Mr. Purdue developed his obsession with cocks (and hens) as a boy in rural Maryland. Reflecting on his career later in life, Frank was known to smile slyly as he uttered his now famous catch-phrase, "it takes a touch man to make a tender chicken." While stories about his early years have led some to question Mr. Purdue's morals, no one questions the impact he had on the American diet.

"Frank understood chickens," said Glen Machesney, professor of culinary anthropology at Ball State University. "He also understood Americans want an affordable and tasty alterative to beef, pork or lamb and realized early on the chicken fit the bill. To get the production levels he needed - and the quality that was required - Frank understood that he'd have to break a few rules."

Aside from what some animal-rights activists have termed "concentration camps for chickens", Purdue was also an early proponent of the rampant use of chemicals and hormones. His enthusiasm was sometimes a step ahead of the rest of the industry (or Federal regulators) as new practices were often put into production without any testing or oversight.

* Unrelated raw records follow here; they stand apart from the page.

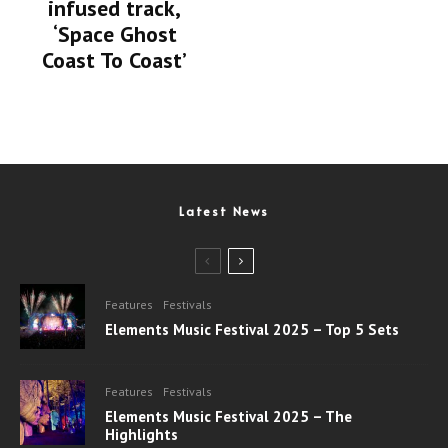
infused track,
‘Space Ghost
Coast To Coast’
Latest News
Features
Festivals
Elements Music Festival 2025 – Top 5 Sets
Features
Festivals
Elements Music Festival 2025 – The
Highlights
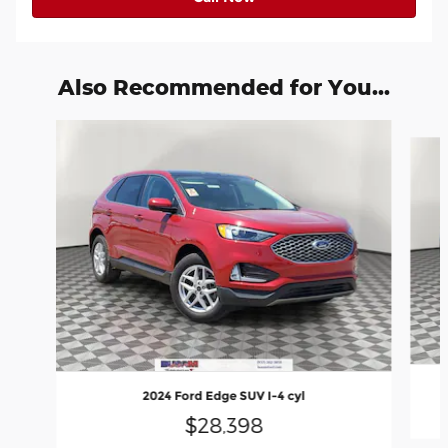
Also Recommended for You...
Slide 1 of 6
2024 Ford Edge SUV I-4 cyl
$28,398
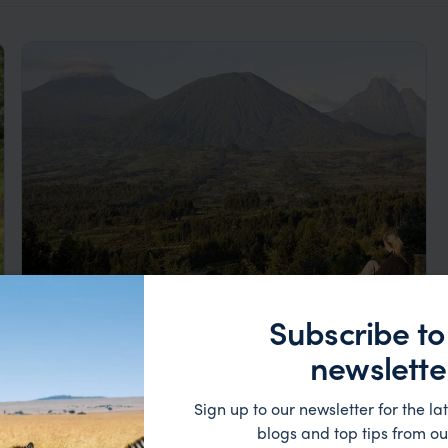
Subscribe to
Rwanda Gorillas & Primates Luxury
newslette
Honeymoon
Kigali
Volcano NP
Lake Kivu
Nyungwe
Sign up to our newsletter for the lat
pp.
£13,125
9 days
From
blogs and top tips from ou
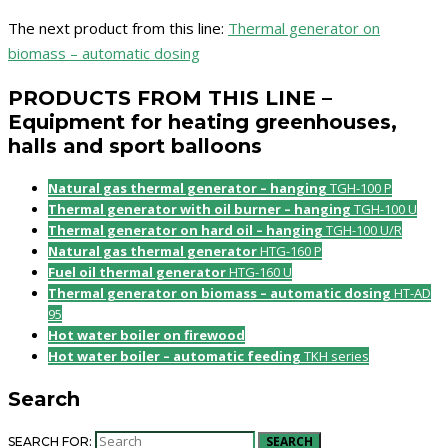
The next product from this line:
Thermal generator on
biomass – automatic dosing
PRODUCTS FROM THIS LINE –
Equipment for heating greenhouses,
halls and sport balloons
Natural gas thermal generator – hanging
TGH-100 P
Thermal generator with oil burner – hanging
TGH-100 U
Thermal generator on hard oil – hanging
TGH-100 U/R
Natural gas thermal generator
HTG-160 P
Fuel oil thermal generator
HTG-160 U
Thermal generator on biomass – automatic dosing
HT-AD
95
Hot water boiler on firewood
Hot water boiler – automatic feeding
TKH series
Search
SEARCH
SEARCH FOR:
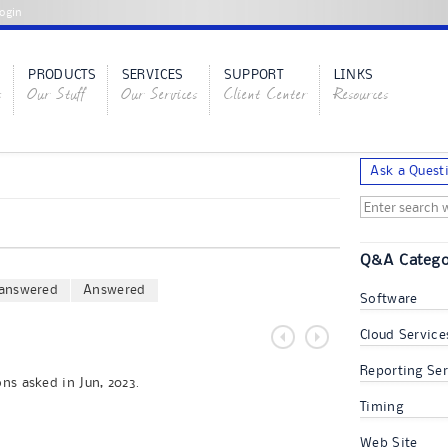
ogin
PRODUCTS
SERVICES
SUPPORT
LINKS
s
Our Stuff
Our Services
Client Center
Resources
Ask a Quest
Q&A Catego
answered
Answered
Software
Cloud Service
Reporting Ser
ns asked in Jun, 2023.
Timing
Web Site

This resulted in fines from time to time. This was the case 1989 when 36 percent of his workforce at two North Carolina plants was found to have symptoms of carpal tunnel syndrome. Purdue felt that the $40,000 in fines was a small price to pay to study the efficiency of manual strangulation.

Issues with chemicals cast a longer shadow over the Purdue empire when dangerous levels or arsenic, lead, mercury, and other substances were discovered in several tons of processed chicken parts destined for institutional customers in the Midwest. Again, these chemicals were later learned to have been part of another experiment on killing techniques.

Frank's son Jim, who took over day-to-day operations of the company in 1991 expressed sorrow over the loss of his father. "They say you only find one true love in your life and my dad was blessed with two. The first was my mom Mitzi, and the second was, of course, his chickens. He will be missed." Perdue is survived by his wife, Mitzi, four children; and 12 grandchildren.